**What to do:** When the string "watermark" appears in a line of the records, show the whole line.

_ _ _ _ _

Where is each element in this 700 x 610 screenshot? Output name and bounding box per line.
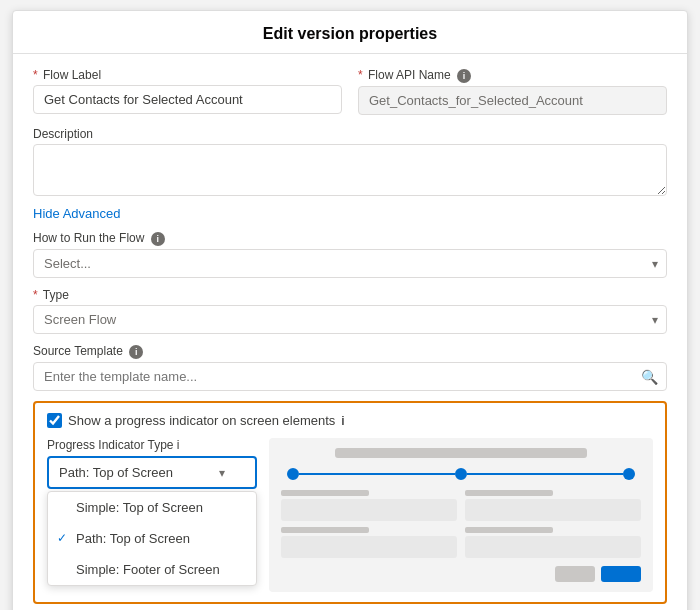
hide-advanced-link[interactable]: Hide Advanced	[33, 206, 120, 221]
modal-header: Edit version properties	[13, 11, 687, 54]
flow-api-name-input[interactable]	[358, 86, 667, 115]
indicator-type-select: Path: Top of Screen Simple: Top of Scree…	[47, 456, 257, 586]
progress-left-panel: Progress Indicator Type i Path: Top of S…	[47, 438, 257, 592]
description-input[interactable]	[33, 144, 667, 196]
progress-checkbox-label: Show a progress indicator on screen elem…	[68, 413, 335, 428]
edit-version-modal: Edit version properties * Flow Label * F…	[12, 10, 688, 610]
preview-top-bar	[335, 448, 587, 458]
indicator-type-select-btn[interactable]: Path: Top of Screen	[47, 456, 257, 489]
description-label: Description	[33, 127, 667, 141]
progress-preview-panel	[269, 438, 653, 592]
preview-line-1	[299, 473, 455, 475]
type-label: * Type	[33, 288, 667, 302]
how-to-run-select[interactable]: Select...	[33, 249, 667, 278]
preview-label-4	[465, 527, 553, 533]
progress-indicator-label: Progress Indicator Type i	[47, 438, 257, 452]
source-template-input[interactable]	[33, 362, 667, 391]
preview-next-btn	[601, 566, 641, 582]
flow-api-required: *	[358, 68, 363, 82]
flow-label-input[interactable]	[33, 85, 342, 114]
dropdown-item-simple-footer[interactable]: Simple: Footer of Screen	[48, 554, 256, 585]
how-to-run-info-icon[interactable]: i	[151, 232, 165, 246]
type-select[interactable]: Screen Flow	[33, 305, 667, 334]
source-template-info-icon[interactable]: i	[129, 345, 143, 359]
preview-field-3	[281, 536, 457, 558]
label-apiname-row: * Flow Label * Flow API Name i	[33, 68, 667, 115]
modal-body: * Flow Label * Flow API Name i Descripti…	[13, 54, 687, 610]
flow-label-label: * Flow Label	[33, 68, 342, 82]
flow-api-name-group: * Flow API Name i	[358, 68, 667, 115]
flow-api-name-label: * Flow API Name i	[358, 68, 667, 83]
indicator-type-dropdown: Simple: Top of Screen Path: Top of Scree…	[47, 491, 257, 586]
preview-field-1	[281, 499, 457, 521]
dropdown-item-path-top[interactable]: Path: Top of Screen	[48, 523, 256, 554]
preview-cancel-btn	[555, 566, 595, 582]
indicator-type-info-icon[interactable]: i	[177, 438, 180, 452]
type-group: * Type Screen Flow	[33, 288, 667, 334]
preview-dot-start	[287, 468, 299, 480]
description-group: Description	[33, 127, 667, 196]
source-template-label: Source Template i	[33, 344, 667, 359]
dropdown-item-simple-top[interactable]: Simple: Top of Screen	[48, 492, 256, 523]
search-icon: 🔍	[641, 369, 658, 385]
modal-title: Edit version properties	[33, 25, 667, 43]
flow-label-group: * Flow Label	[33, 68, 342, 115]
preview-field-row-1	[281, 490, 641, 521]
how-to-run-select-wrapper: Select...	[33, 249, 667, 278]
progress-type-area: Progress Indicator Type i Path: Top of S…	[47, 438, 653, 592]
preview-btn-row	[281, 566, 641, 582]
preview-field-4	[465, 536, 641, 558]
preview-line-2	[467, 473, 623, 475]
preview-dot-mid	[455, 468, 467, 480]
preview-label-1	[281, 490, 369, 496]
preview-label-3	[281, 527, 369, 533]
preview-field-2	[465, 499, 641, 521]
type-select-wrapper: Screen Flow	[33, 305, 667, 334]
how-to-run-group: How to Run the Flow i Select...	[33, 231, 667, 278]
progress-checkbox-info-icon[interactable]: i	[341, 413, 344, 428]
preview-label-2	[465, 490, 553, 496]
progress-checkbox-row: Show a progress indicator on screen elem…	[47, 413, 653, 428]
preview-field-row-2	[281, 527, 641, 558]
progress-checkbox[interactable]	[47, 413, 62, 428]
source-template-group: Source Template i 🔍	[33, 344, 667, 391]
preview-fields	[281, 490, 641, 558]
preview-dot-end	[623, 468, 635, 480]
source-template-search-wrapper: 🔍	[33, 362, 667, 391]
flow-label-required: *	[33, 68, 38, 82]
how-to-run-label: How to Run the Flow i	[33, 231, 667, 246]
progress-section: Show a progress indicator on screen elem…	[33, 401, 667, 604]
api-name-info-icon[interactable]: i	[457, 69, 471, 83]
preview-progress-bar	[281, 468, 641, 480]
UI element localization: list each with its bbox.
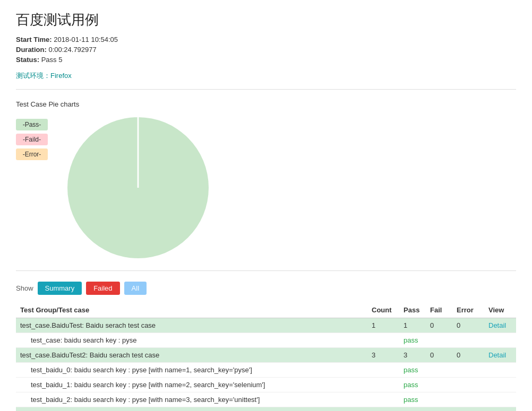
cell-error: 0 (452, 407, 484, 412)
page-title: 百度测试用例 (16, 11, 516, 29)
cell-fail: 0 (426, 318, 452, 333)
legend-fail: -Faild- (16, 134, 48, 145)
pass-status: pass (404, 336, 418, 344)
pie-chart (64, 113, 212, 262)
cell-name: test_case_po.BaiduTest: Baidu serach tes… (16, 407, 367, 412)
col-header-count: Count (367, 302, 399, 318)
chart-container: -Pass- -Faild- -Error- (16, 113, 516, 262)
cell-pass: pass (399, 392, 426, 407)
col-header-pass: Pass (399, 302, 426, 318)
detail-link[interactable]: Detail (488, 321, 506, 329)
env-info: 测试环境：Firefox (16, 71, 516, 81)
cell-view (484, 378, 516, 392)
table-header-row: Test Group/Test case Count Pass Fail Err… (16, 302, 516, 318)
table-header: Test Group/Test case Count Pass Fail Err… (16, 302, 516, 318)
cell-view (484, 363, 516, 378)
col-header-view: View (484, 302, 516, 318)
pass-status: pass (404, 366, 418, 374)
cell-count: 3 (367, 348, 399, 363)
cell-fail (426, 333, 452, 348)
cell-count (367, 392, 399, 407)
cell-fail (426, 363, 452, 378)
cell-name: test_baidu_1: baidu search key : pyse [w… (16, 378, 367, 392)
result-table: Test Group/Test case Count Pass Fail Err… (16, 302, 516, 411)
show-bar: Show Summary Failed All (16, 282, 516, 295)
chart-legend: -Pass- -Faild- -Error- (16, 119, 48, 160)
cell-name: test_case: baidu search key : pyse (16, 333, 367, 348)
cell-pass: pass (399, 333, 426, 348)
cell-fail (426, 378, 452, 392)
cell-pass: 3 (399, 348, 426, 363)
cell-count (367, 378, 399, 392)
summary-button[interactable]: Summary (38, 282, 82, 295)
cell-error: 0 (452, 318, 484, 333)
col-header-error: Error (452, 302, 484, 318)
legend-pass: -Pass- (16, 119, 48, 130)
cell-count: 1 (367, 407, 399, 412)
duration-value: 0:00:24.792977 (48, 46, 96, 54)
cell-error (452, 363, 484, 378)
cell-name: test_case.BaiduTest: Baidu serach test c… (16, 318, 367, 333)
status-label: Status: (16, 56, 39, 64)
table-row: test_case.BaiduTest2: Baidu serach test … (16, 348, 516, 363)
cell-pass: pass (399, 378, 426, 392)
pie-svg (64, 113, 212, 262)
cell-name: test_case.BaiduTest2: Baidu serach test … (16, 348, 367, 363)
table-row: test_case: baidu search key : pysepass (16, 333, 516, 348)
cell-error (452, 392, 484, 407)
cell-count: 1 (367, 318, 399, 333)
pass-status: pass (404, 396, 418, 404)
detail-link[interactable]: Detail (488, 351, 506, 359)
cell-pass: 1 (399, 318, 426, 333)
table-row: test_baidu_1: baidu search key : pyse [w… (16, 378, 516, 392)
all-button[interactable]: All (124, 282, 147, 295)
cell-view (484, 392, 516, 407)
start-time-value: 2018-01-11 10:54:05 (54, 36, 118, 43)
start-time-label: Start Time: (16, 36, 52, 43)
cell-pass: 1 (399, 407, 426, 412)
cell-count (367, 333, 399, 348)
legend-error: -Error- (16, 148, 48, 160)
cell-view[interactable]: Detail (484, 348, 516, 363)
cell-count (367, 363, 399, 378)
cell-view[interactable]: Detail (484, 407, 516, 412)
col-header-fail: Fail (426, 302, 452, 318)
table-row: test_baidu_2: baidu search key : pyse [w… (16, 392, 516, 407)
divider2 (16, 270, 516, 271)
table-row: test_case_po.BaiduTest: Baidu serach tes… (16, 407, 516, 412)
pass-status: pass (404, 381, 418, 389)
meta-info: Start Time: 2018-01-11 10:54:05 Duration… (16, 36, 516, 64)
divider (16, 89, 516, 90)
env-label: 测试环境： (16, 72, 50, 80)
cell-fail (426, 392, 452, 407)
cell-error (452, 333, 484, 348)
cell-error: 0 (452, 348, 484, 363)
cell-error (452, 378, 484, 392)
cell-fail: 0 (426, 407, 452, 412)
cell-view[interactable]: Detail (484, 318, 516, 333)
col-header-name: Test Group/Test case (16, 302, 367, 318)
show-label: Show (16, 284, 33, 292)
table-row: test_baidu_0: baidu search key : pyse [w… (16, 363, 516, 378)
status-value: Pass 5 (41, 56, 63, 64)
cell-name: test_baidu_0: baidu search key : pyse [w… (16, 363, 367, 378)
chart-section: Test Case Pie charts -Pass- -Faild- -Err… (16, 100, 516, 262)
failed-button[interactable]: Failed (86, 282, 119, 295)
cell-fail: 0 (426, 348, 452, 363)
cell-view (484, 333, 516, 348)
duration-label: Duration: (16, 46, 47, 54)
table-row: test_case.BaiduTest: Baidu serach test c… (16, 318, 516, 333)
env-value: Firefox (50, 72, 72, 80)
cell-name: test_baidu_2: baidu search key : pyse [w… (16, 392, 367, 407)
cell-pass: pass (399, 363, 426, 378)
table-body: test_case.BaiduTest: Baidu serach test c… (16, 318, 516, 412)
chart-title: Test Case Pie charts (16, 100, 516, 108)
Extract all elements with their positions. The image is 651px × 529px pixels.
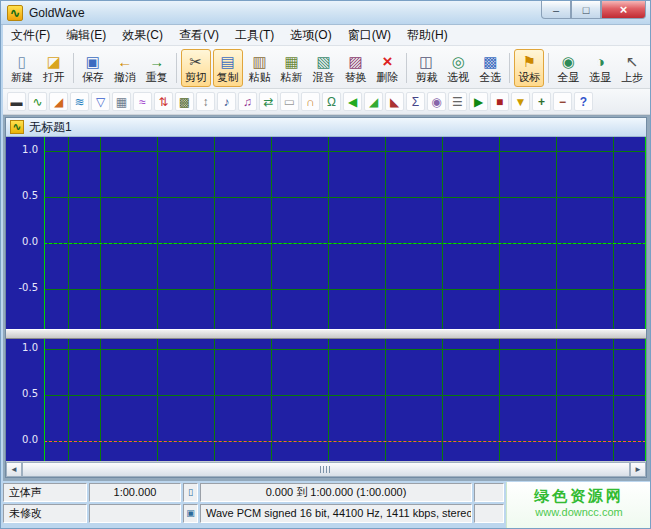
document-title-bar[interactable]: ∿ 无标题1 (6, 118, 646, 137)
channel-splitter[interactable] (6, 329, 646, 339)
shape-volume-icon[interactable]: ∩ (301, 92, 320, 111)
zoom-out-icon[interactable]: − (553, 92, 572, 111)
toolbar-button-icon: ▨ (348, 52, 362, 71)
fade-out-icon[interactable]: ◣ (385, 92, 404, 111)
status-empty (89, 504, 181, 523)
echo-icon[interactable]: ≋ (70, 92, 89, 111)
menu-item[interactable]: 查看(V) (171, 25, 227, 46)
menu-item[interactable]: 效果(C) (114, 25, 171, 46)
offset-icon[interactable]: ↕ (196, 92, 215, 111)
menu-item[interactable]: 帮助(H) (399, 25, 456, 46)
scroll-right-icon[interactable]: ► (630, 462, 646, 477)
selection-start-marker[interactable] (44, 137, 45, 329)
menu-item[interactable]: 窗口(W) (340, 25, 399, 46)
maximize-button[interactable]: □ (571, 1, 601, 19)
stop-icon[interactable]: ■ (490, 92, 509, 111)
toolbar-button-icon: ▣ (86, 52, 100, 71)
silence-icon[interactable]: ▭ (280, 92, 299, 111)
view-all-button[interactable]: ◉ 全显 (553, 49, 583, 87)
status-length: 1:00.000 (89, 483, 181, 502)
close-button[interactable]: × (601, 1, 646, 19)
reverb-icon[interactable]: ♫ (238, 92, 257, 111)
volume-icon[interactable]: ◀ (343, 92, 362, 111)
watermark-title: 绿色资源网 (507, 487, 651, 506)
selection-end-marker[interactable] (645, 137, 646, 329)
cut-button[interactable]: ✂ 剪切 (181, 49, 211, 87)
watermark: 绿色资源网 www.downcc.com (506, 482, 651, 529)
toolbar-button-label: 选显 (589, 71, 611, 84)
save-button[interactable]: ▣ 保存 (78, 49, 108, 87)
help-icon[interactable]: ? (574, 92, 593, 111)
grid-hline (44, 395, 646, 396)
mechanize-icon[interactable]: ▩ (175, 92, 194, 111)
document-title: 无标题1 (29, 119, 72, 136)
effect-chain-icon[interactable]: ☰ (448, 92, 467, 111)
grid-lines (44, 137, 646, 329)
device-controls-icon[interactable]: ▬ (7, 92, 26, 111)
filter-icon[interactable]: ▽ (91, 92, 110, 111)
toolbar-button-label: 上步 (621, 71, 643, 84)
marker-drop-icon[interactable]: ▼ (511, 92, 530, 111)
play-icon[interactable]: ▶ (469, 92, 488, 111)
expression-evaluator-icon[interactable]: Σ (406, 92, 425, 111)
waveform-right-channel[interactable]: 1.0 0.5 0.0 (6, 339, 646, 461)
fade-in-icon[interactable]: ◢ (364, 92, 383, 111)
toolbar-button-label: 设标 (518, 71, 540, 84)
amplitude-label: 1.0 (6, 144, 38, 155)
scrollbar-thumb[interactable] (22, 462, 630, 477)
menu-item[interactable]: 工具(T) (227, 25, 282, 46)
noise-reduction-icon[interactable]: ▦ (112, 92, 131, 111)
replace-button[interactable]: ▨ 替换 (341, 49, 371, 87)
pitch-icon[interactable]: ♪ (217, 92, 236, 111)
menu-item[interactable]: 选项(O) (282, 25, 339, 46)
menu-item[interactable]: 编辑(E) (58, 25, 114, 46)
app-icon: ∿ (7, 5, 23, 21)
dynamics-icon[interactable]: ◢ (49, 92, 68, 111)
previous-zoom-button[interactable]: ↖ 上步 (617, 49, 647, 87)
amplitude-label: 0.0 (6, 434, 38, 445)
horizontal-scrollbar[interactable]: ◄ ► (6, 461, 646, 477)
view-selection-button[interactable]: ◑ 选显 (585, 49, 615, 87)
open-button[interactable]: ◪ 打开 (39, 49, 69, 87)
scroll-left-icon[interactable]: ◄ (6, 462, 22, 477)
undo-button[interactable]: ← 撤消 (110, 49, 140, 87)
mix-button[interactable]: ▧ 混音 (309, 49, 339, 87)
status-modified: 未修改 (3, 504, 87, 523)
main-toolbar: ▯ 新建 ◪ 打开 ▣ 保存 ← 撤消 → 重复 (3, 46, 650, 89)
delete-button[interactable]: × 删除 (372, 49, 402, 87)
toolbar-button-icon: ▩ (483, 52, 497, 71)
document-icon: ∿ (10, 120, 24, 134)
flanger-icon[interactable]: ≈ (133, 92, 152, 111)
doppler-icon[interactable]: ∿ (28, 92, 47, 111)
title-bar[interactable]: ∿ GoldWave – □ × (1, 1, 651, 25)
amplitude-label: 1.0 (6, 342, 38, 353)
selection-end-marker[interactable] (645, 339, 646, 461)
new-button[interactable]: ▯ 新建 (7, 49, 37, 87)
selection-start-marker[interactable] (44, 339, 45, 461)
select-view-button[interactable]: ◎ 选视 (443, 49, 473, 87)
trim-button[interactable]: ◫ 剪裁 (411, 49, 441, 87)
select-all-button[interactable]: ▩ 全选 (475, 49, 505, 87)
status-row-1: 立体声 1:00.000 ▯ 0.000 到 1:00.000 (1:00.00… (3, 483, 504, 502)
redo-button[interactable]: → 重复 (142, 49, 172, 87)
invert-icon[interactable]: ⇅ (154, 92, 173, 111)
status-format-icon: ▣ (183, 504, 198, 523)
paste-button[interactable]: ▥ 粘贴 (245, 49, 275, 87)
toolbar-button-icon: → (149, 52, 164, 71)
toolbar-button-label: 粘贴 (249, 71, 271, 84)
toolbar-button-label: 重复 (146, 71, 168, 84)
reverse-icon[interactable]: ⇄ (259, 92, 278, 111)
grid-hline (44, 151, 646, 152)
paste-new-button[interactable]: ▦ 粘新 (277, 49, 307, 87)
cd-reader-icon[interactable]: ◉ (427, 92, 446, 111)
minimize-button[interactable]: – (541, 1, 571, 19)
amplitude-label: 0.5 (6, 388, 38, 399)
waveform-left-channel[interactable]: 1.0 0.5 0.0 -0.5 (6, 137, 646, 329)
amplitude-label: -0.5 (6, 282, 38, 293)
copy-button[interactable]: ▤ 复制 (213, 49, 243, 87)
menu-item[interactable]: 文件(F) (3, 25, 58, 46)
status-spacer (474, 483, 504, 502)
zoom-in-icon[interactable]: + (532, 92, 551, 111)
time-warp-icon[interactable]: Ω (322, 92, 341, 111)
set-marker-button[interactable]: ⚑ 设标 (514, 49, 544, 87)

_ _ _ _ _

**Exercise solution:**
watermark-title: 绿色资源网 (507, 487, 651, 506)
watermark: 绿色资源网 www.downcc.com (506, 482, 651, 529)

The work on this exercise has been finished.